Last $500$ digits of $2015!-1$

There are 403 numbers between 1 and 2015 are divisible by 5. Not all of them contribute just one factor of 5.

The multiples of 25 contribute two factors of 5 (there are 80 such). We already have 483 factors of 5.

A further 16 numbers are divisible by 125 and they contribute yet another factor of 5. We're now up to 499 factors of 5.

Finally, the multiples of 625 contribute yet another factor, and there are 3 such numbers.
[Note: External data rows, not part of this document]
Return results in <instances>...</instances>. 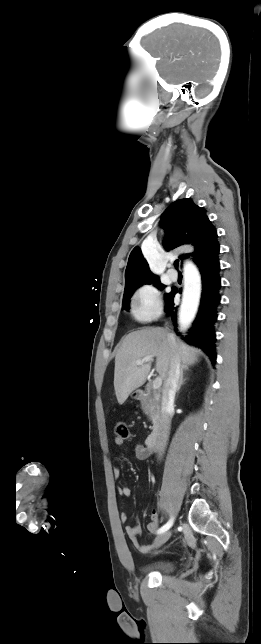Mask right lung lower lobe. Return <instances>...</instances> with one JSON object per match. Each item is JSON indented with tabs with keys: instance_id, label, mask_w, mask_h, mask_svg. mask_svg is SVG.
<instances>
[{
	"instance_id": "98d812e1",
	"label": "right lung lower lobe",
	"mask_w": 261,
	"mask_h": 644,
	"mask_svg": "<svg viewBox=\"0 0 261 644\" xmlns=\"http://www.w3.org/2000/svg\"><path fill=\"white\" fill-rule=\"evenodd\" d=\"M202 275V295L199 311L189 335L185 337L188 344L201 348L210 358L212 363L216 360L215 353V330L214 324L217 320V306L220 304L221 296L219 289L221 280L219 276L220 265L218 257L210 262L198 264ZM173 295L167 301L168 311L177 331V308L174 306V296L177 289L173 288ZM178 333V332H177Z\"/></svg>"
}]
</instances>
So we have at least 502 factors of 5 in 2015!. (There are in fact exactly 502 factors, but that's not important here).

There is no dearth of factors of 2, which occur more often than the factors of 5. So we know that $10^{502}$ divides 2015!. I think you know what to do from here!

As pointed out by user236182, Legendre's Formula, proven in $(3)$ of this answer, says that for any prime $p$, the number of factors of $p$ in $n!$ is $$ \frac{n-\sigma_p(n)}{p-1} $$ where $\sigma_p(n)$ is the sum of the digits in the base-$p$ representation of $n$.

Since $2015_{\text{ten}}=31030_{\text{five}}$, the sum of the base $5$ digits is $7$ so the number of powers of $5$ in $2015!$ is $$ \frac{2015-7}{5-1}=502 $$ There are more factors of $2$ so there are $502$ trailing zeroes for $2015!$. Therefore, the last $500$ digits of $2015!-1$ are all nines.